Lire dans le site le récit des deux jours du transport : Compiègne-Auschwitz : 6-8 juillet 1942.
Sur les 1175 otages partis de Compiègne le 6 juillet 1942, 1170 sont présents à l’arrivée du train en gare d’Auschwitz le 8 juillet 1942. Ces derniers sont enregistrés et photographiés au Stammlager d’Auschwitz (camp souche ou camp principal, dénommé en 1943 Auschwitz-I) entre les numéros « 45 157 » et « 46 326 », d’où le nom de « convoi des 45 000 », sous lequel les déportés du camp désignaient ce convoi. Ce matricule – qu’il doit apprendre à dire en allemand et en polonais à toute demande des Kapos et des SS – sera désormais sa seule identité.
Lire dans le site : Le KL Auschwitz-Birkenau.

Victor Martin est enregistré à son arrivée à Auschwitz le 8 juillet 1942 sous le numéro «45 846» selon la liste par matricules du convoi établie en 1974 par les historiens polonais du Musée d’Etat d’Auschwitz.

Sa photo d’immatriculation à Auschwitz n’a pas été retrouvée parmi les 522 que des membres de la Résistance intérieure du camp avaient camouflées pour les sauver de la destruction, ordonnée par les SS peu de temps avant l’évacuation d’Auschwitz.
Lire dans le site le récit de leur premier jour à Auschwitz : L’arrivée au camp principal, 8 juillet 1942. et 8 juillet 1942 : Tonte, désinfection, paquetage, « visite médicale ».
Après l’enregistrement, il passe la nuit au Block 13 (les 1170 déportés du convoi y sont entassés dans deux pièces). Le 9 juillet tous sont conduits à pied au camp annexe de Birkenau (Brzezinka), situé à 4 km du camp principal. Le 13 juillet il est interrogé sur sa profession. Les spécialistes dont les SS ont besoin pour leurs ateliers sont sélectionnés et vont retourner à Auschwitz I (approximativement la moitié du convoi. Les autres, restent à Birkenau, employés au terrassement et à la construction des Blocks.
Aucun des documents sauvés de la destruction ordonnée par les SS peu de temps avant l’évacuation d’Auschwitz, ne nous permet de savoir dans quel camp il est affecté à cette date.
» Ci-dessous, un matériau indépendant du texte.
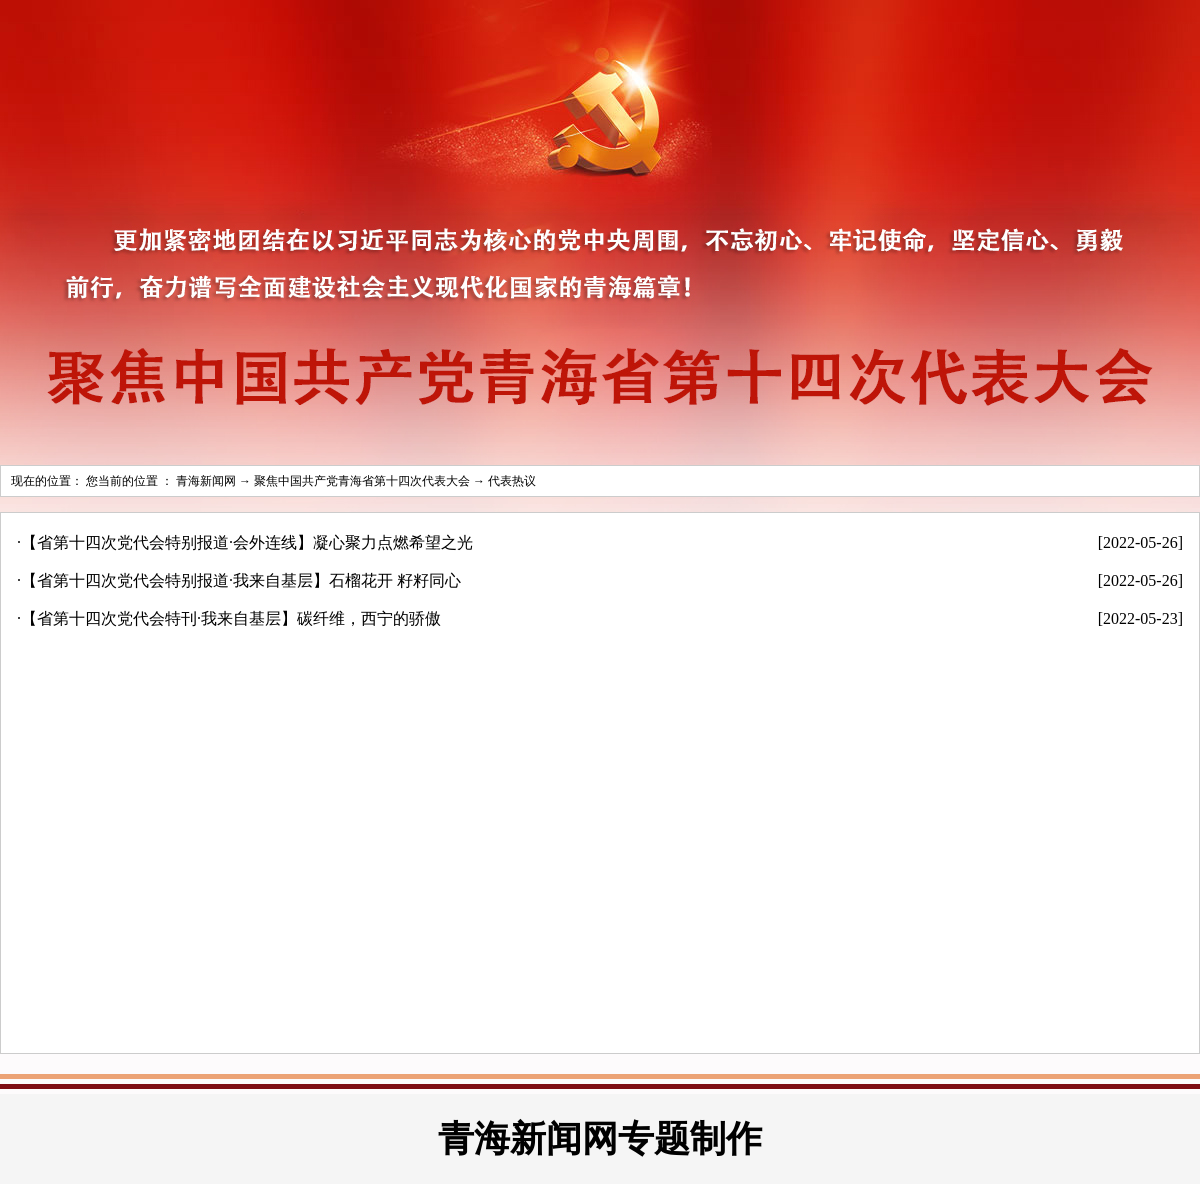 The image size is (1200, 1184). I want to click on 【省第十四次党代会特别报道·我来自基层】石榴花开 籽籽同心, so click(241, 580).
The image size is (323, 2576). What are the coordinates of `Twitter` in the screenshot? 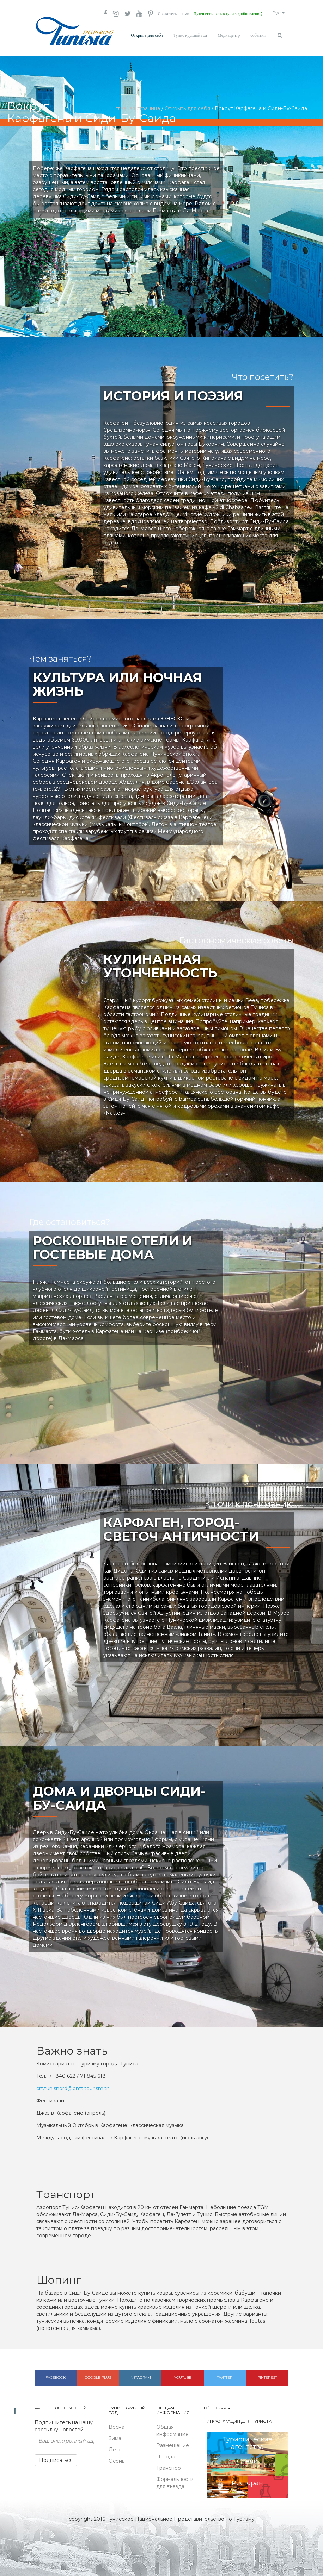 It's located at (224, 2374).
Dessin de Franz Reisz, 1946

Victor Martin meurt à Auschwitz le 25 août 1942 d’après le certificat de décès établi au camp d’Auschwitz (in Death Books from Auschwitz Tome 3 page 784 et le site internet © Mémorial et Musée d’Etat d’Auschwitz-Birkenau) où il est mentionné avec sa date de naissance et de décès, son lieu de domicile, avec l’indication « Katolisch » (catholique).
Lire dans le présent site l’article : 80 % des « 45 000 » meurent dans les six premiers mois

Un arrêté ministériel du 10 novembre 1994, paru au Journal Officiel n°9 du 11 janvier 1995 page 517, porte apposition de la mention «Mort en déportation» sur ses actes et jugements déclaratifs de décès. Mais cet acte porte la mention « décédé en 1942 à Auschwitz (Pologne) ». Dans les années d’après-guerre, l’état civil français a fixé des dates de décès fictives à partir des témoignages de rescapés, afin de donner accès aux titres et pensions aux familles des déportés. Il serait souhaitable que le ministère prenne désormais en compte, par un nouvel arrêté, les archives du camp d’Auschwitz emportées par les Soviétiques en 1945, et qui sont accessibles depuis 1995 et consultables sur le site internet du © Mémorial et Musée d’Etat d’Auschwitz-Birkenau
Voir l’article : Les dates de décès des « 45000 » à Auschwitz.

Victor Martin est homologué comme « Déporté politique » le 25 février 1963.
Son nom est honoré sur le monument aux morts du 9è arrondissement de Paris (cour de la Mairie – 6 rue Drouot).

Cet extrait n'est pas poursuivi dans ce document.